_HOW TO COMPLETE THIS TASK_: After finding the line that contains "terms of the" in the material below, print that line and all subsequent lines exactly, up to and including the last.

_DATA PROVIDED_:
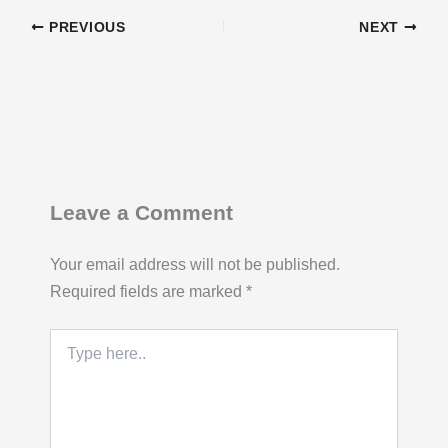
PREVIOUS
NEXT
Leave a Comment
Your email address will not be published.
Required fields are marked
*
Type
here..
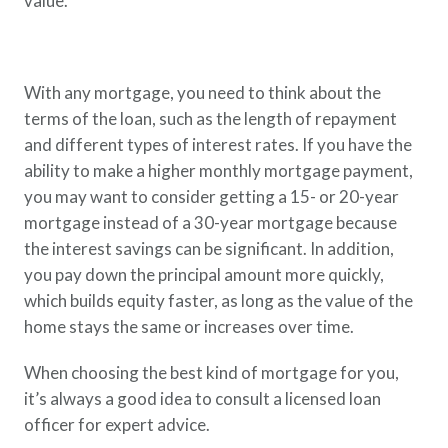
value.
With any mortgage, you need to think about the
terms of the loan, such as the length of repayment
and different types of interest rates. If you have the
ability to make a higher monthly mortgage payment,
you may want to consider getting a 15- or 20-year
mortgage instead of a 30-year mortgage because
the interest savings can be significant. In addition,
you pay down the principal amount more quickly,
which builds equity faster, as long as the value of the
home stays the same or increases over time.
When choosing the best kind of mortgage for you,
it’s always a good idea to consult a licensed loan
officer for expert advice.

_FINISHED EXERCISE_:
terms of the loan, such as the length of repayment
and different types of interest rates. If you have the
ability to make a higher monthly mortgage payment,
you may want to consider getting a 15- or 20-year
mortgage instead of a 30-year mortgage because
the interest savings can be significant. In addition,
you pay down the principal amount more quickly,
which builds equity faster, as long as the value of the
home stays the same or increases over time.
When choosing the best kind of mortgage for you,
it’s always a good idea to consult a licensed loan
officer for expert advice.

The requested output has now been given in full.